- What needs to be done: Could you transcribe every record below exactly, leaving out the pictures?

- Data for processing:
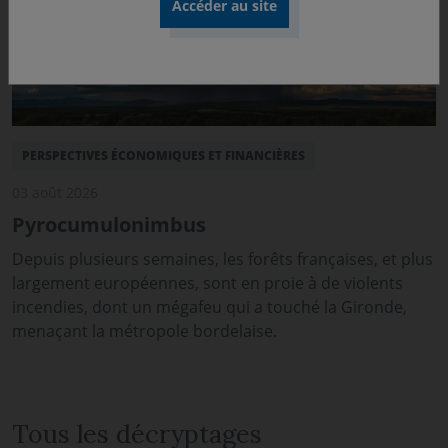
PERSPECTIVES ÉCONOMIQUES ET FINANCIÈRES
03 août 2026
Pyrocumulonimbus
Depuis plusieurs semaines, les forêts françaises, et plus
largement européennes, sont en proie à de violents
incendies, dont un mégafeu qui a touché la Gironde,
menaçant la métropole bordelaise.
Tous les décryptages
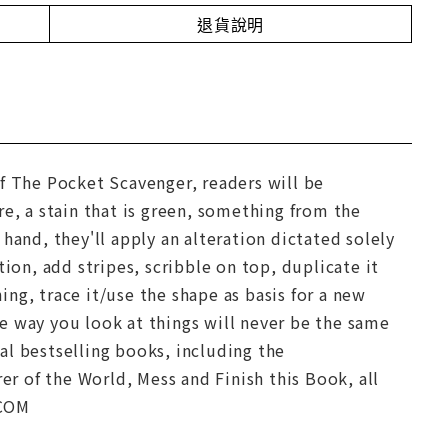
退貨說明
f The Pocket Scavenger, readers will be
e, a stain that is green, something from the
hand, they'll apply an alteration dictated solely
ion, add stripes, scribble on top, duplicate it
hing, trace it/use the shape as basis for a new
The way you look at things will never be the same
ral bestselling books, including the
 of the World, Mess and Finish this Book, all
.COM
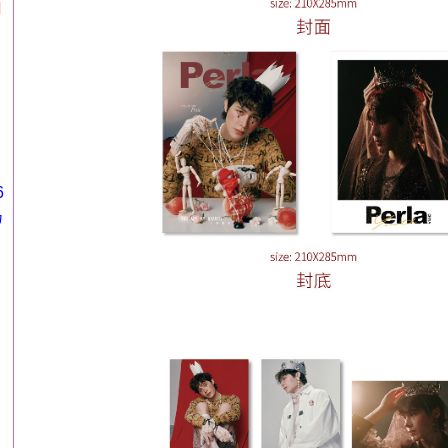
円
6
カ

- Output:
PERSPECTIVES ÉCONOMIQUES ET FINANCIÈRES
03 août 2026
Pyrocumulonimbus
Depuis plusieurs semaines, les forêts françaises, et plus
largement européennes, sont en proie à de violents
incendies, dont un mégafeu qui a touché la Gironde,
menaçant la métropole bordelaise.
Tous les décryptages
退貨說明
f The Pocket Scavenger, readers will be
e, a stain that is green, something from the
hand, they'll apply an alteration dictated solely
ion, add stripes, scribble on top, duplicate it
hing, trace it/use the shape as basis for a new
The way you look at things will never be the same
ral bestselling books, including the
 of the World, Mess and Finish this Book, all
.COM
円
6
カ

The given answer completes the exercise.